[Stored dataset items]
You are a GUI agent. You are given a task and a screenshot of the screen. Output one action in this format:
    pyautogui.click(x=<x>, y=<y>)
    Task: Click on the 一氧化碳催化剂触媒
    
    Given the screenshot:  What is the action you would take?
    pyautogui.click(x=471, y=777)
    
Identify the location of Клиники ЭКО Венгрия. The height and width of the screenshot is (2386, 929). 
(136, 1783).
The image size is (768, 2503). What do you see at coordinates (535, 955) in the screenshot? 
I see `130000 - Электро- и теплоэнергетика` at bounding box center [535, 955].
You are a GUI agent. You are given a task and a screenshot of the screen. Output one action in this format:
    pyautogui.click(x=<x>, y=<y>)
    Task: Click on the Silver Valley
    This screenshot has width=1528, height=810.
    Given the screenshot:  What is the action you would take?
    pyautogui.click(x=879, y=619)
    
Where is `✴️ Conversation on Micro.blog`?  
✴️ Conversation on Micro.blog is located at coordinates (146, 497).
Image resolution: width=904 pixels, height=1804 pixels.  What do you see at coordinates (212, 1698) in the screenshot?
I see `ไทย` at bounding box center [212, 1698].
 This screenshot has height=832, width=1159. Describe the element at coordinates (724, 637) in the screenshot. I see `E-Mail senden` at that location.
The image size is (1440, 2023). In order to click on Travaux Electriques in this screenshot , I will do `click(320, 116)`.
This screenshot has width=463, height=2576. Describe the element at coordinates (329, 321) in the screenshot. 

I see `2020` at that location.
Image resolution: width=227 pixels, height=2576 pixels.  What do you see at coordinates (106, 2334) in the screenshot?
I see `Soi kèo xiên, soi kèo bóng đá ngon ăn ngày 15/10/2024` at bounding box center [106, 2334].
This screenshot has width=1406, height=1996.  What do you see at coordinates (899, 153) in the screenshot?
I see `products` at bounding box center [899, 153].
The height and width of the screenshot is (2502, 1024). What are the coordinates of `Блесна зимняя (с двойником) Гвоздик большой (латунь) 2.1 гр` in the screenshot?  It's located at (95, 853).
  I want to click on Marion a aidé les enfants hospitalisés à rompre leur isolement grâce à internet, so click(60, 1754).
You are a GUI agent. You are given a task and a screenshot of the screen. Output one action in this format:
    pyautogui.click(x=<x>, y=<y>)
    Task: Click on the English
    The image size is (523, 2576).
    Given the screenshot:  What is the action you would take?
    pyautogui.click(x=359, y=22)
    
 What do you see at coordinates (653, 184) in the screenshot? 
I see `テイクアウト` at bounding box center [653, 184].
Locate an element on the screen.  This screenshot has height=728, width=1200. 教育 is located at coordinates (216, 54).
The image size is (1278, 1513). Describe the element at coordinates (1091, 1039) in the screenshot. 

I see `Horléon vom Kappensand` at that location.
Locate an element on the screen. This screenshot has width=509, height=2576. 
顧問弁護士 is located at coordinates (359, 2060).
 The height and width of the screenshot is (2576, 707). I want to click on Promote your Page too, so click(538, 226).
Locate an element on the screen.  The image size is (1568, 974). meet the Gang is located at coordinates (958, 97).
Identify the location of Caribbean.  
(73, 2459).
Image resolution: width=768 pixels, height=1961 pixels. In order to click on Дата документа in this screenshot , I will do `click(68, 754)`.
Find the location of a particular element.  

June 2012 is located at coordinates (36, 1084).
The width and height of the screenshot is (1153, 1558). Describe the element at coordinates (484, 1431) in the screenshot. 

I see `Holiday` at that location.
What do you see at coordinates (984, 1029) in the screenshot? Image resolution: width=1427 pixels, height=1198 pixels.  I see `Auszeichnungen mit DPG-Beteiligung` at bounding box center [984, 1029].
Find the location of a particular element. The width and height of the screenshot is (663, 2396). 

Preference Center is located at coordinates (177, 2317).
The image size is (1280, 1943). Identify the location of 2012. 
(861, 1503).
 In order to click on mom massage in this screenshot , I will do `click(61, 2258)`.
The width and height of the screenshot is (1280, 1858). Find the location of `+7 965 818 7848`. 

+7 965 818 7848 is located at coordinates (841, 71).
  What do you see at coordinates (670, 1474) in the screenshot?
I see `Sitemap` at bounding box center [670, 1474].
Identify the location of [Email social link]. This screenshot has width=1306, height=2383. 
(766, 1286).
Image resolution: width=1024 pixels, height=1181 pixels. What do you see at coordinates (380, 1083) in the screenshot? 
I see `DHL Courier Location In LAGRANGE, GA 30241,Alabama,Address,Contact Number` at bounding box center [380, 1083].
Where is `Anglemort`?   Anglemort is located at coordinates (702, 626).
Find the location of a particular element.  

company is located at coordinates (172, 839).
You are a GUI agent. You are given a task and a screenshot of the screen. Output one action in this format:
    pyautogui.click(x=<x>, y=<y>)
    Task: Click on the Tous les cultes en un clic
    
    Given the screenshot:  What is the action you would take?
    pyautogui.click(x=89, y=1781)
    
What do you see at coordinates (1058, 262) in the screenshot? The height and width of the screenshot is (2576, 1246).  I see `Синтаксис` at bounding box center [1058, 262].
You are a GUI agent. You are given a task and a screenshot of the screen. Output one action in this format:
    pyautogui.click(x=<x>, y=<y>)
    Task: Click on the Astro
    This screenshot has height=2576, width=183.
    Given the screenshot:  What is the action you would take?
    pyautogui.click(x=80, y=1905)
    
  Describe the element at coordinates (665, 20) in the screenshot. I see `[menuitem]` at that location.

What needs to be done => Report the number of lines in the records above that contain "will", with no other text.

Result of this task => 3